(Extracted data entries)
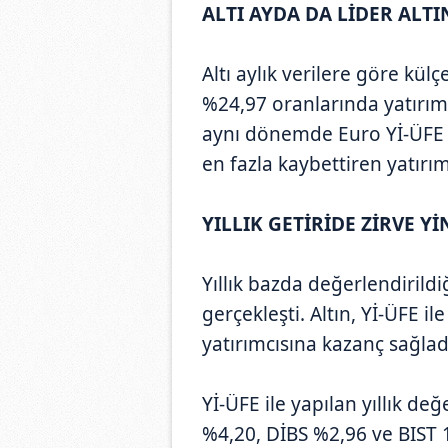
ALTI AYDA DA LİDER ALTI
Altı aylık verilere göre külç
%24,97 oranlarında yatırımc
aynı dönemde Euro Yİ-ÜFE i
en fazla kaybettiren yatırım
YILLIK GETİRİDE ZİRVE Y
Yıllık bazda değerlendirildi
gerçekleşti. Altın, Yİ-ÜFE i
yatırımcısına kazanç sağlad
Yİ-ÜFE ile yapılan yıllık d
%4,20, DİBS %2,96 ve BIST 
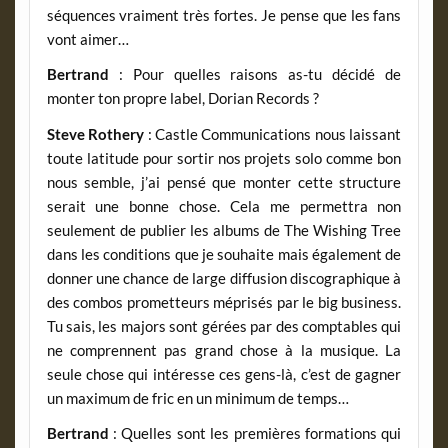
séquences vraiment très fortes. Je pense que les fans
vont aimer…
Bertrand
: Pour quelles raisons as-tu décidé de
monter ton propre label, Dorian Records ?
Steve Rothery
: Castle Communications nous laissant
toute latitude pour sortir nos projets solo comme bon
nous semble, j’ai pensé que monter cette structure
serait une bonne chose. Cela me permettra non
seulement de publier les albums de The Wishing Tree
dans les conditions que je souhaite mais également de
donner une chance de large diffusion discographique à
des combos prometteurs méprisés par le big business.
Tu sais, les majors sont gérées par des comptables qui
ne comprennent pas grand chose à la musique. La
seule chose qui intéresse ces gens-là, c’est de gagner
un maximum de fric en un minimum de temps…
Bertrand
: Quelles sont les premières formations qui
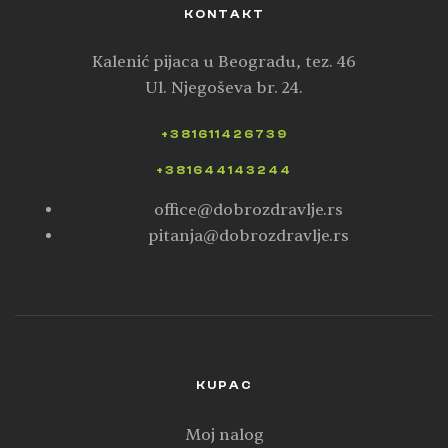
KONTAKT
Kalenić pijaca u Beogradu, tez. 46
Ul. Njegoševa br. 24.
+381611426739
+381644143244
office@dobrozdravlje.rs
pitanja@dobrozdravlje.rs
KUPAC
Moj nalog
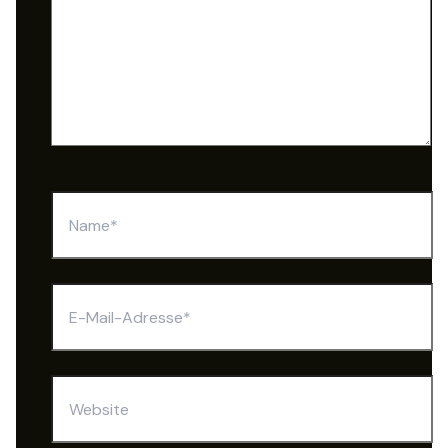
Name*
E-
Mail-
Adresse*
Website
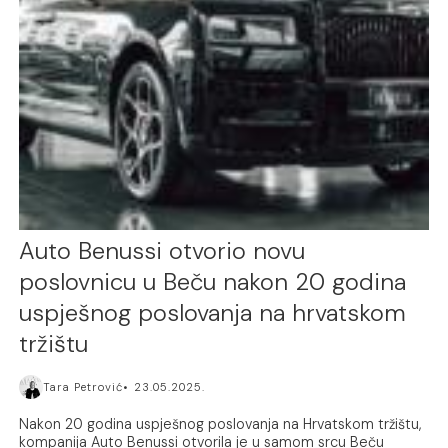
Auto Benussi otvorio novu
poslovnicu u Beču nakon 20 godina
uspješnog poslovanja na hrvatskom
tržištu
Tara Petrović
23.05.2025.
Nakon 20 godina uspješnog poslovanja na Hrvatskom tržištu,
kompanija Auto Benussi otvorila je u samom srcu Beču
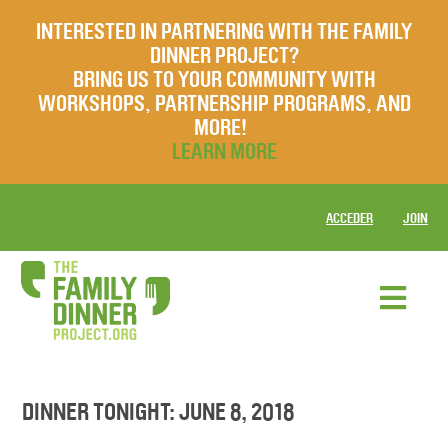
INTERESTED IN PARTNERING WITH THE FAMILY
DINNER PROJECT?
BRING US TO YOUR COMMUNITY WITH
WORKSHOPS, PARTNERSHIP PROGRAMS, AND
MORE!
LEARN MORE
ACCEDER
JOIN
DINNER TONIGHT: JUNE 8, 2018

**PROBLEM DESCRIPTION:**
Lines above with "tržištu" in them are the ones to copy.

**ANSWER TO THIS PROBLEM:**
tržištu
Nakon 20 godina uspješnog poslovanja na Hrvatskom tržištu,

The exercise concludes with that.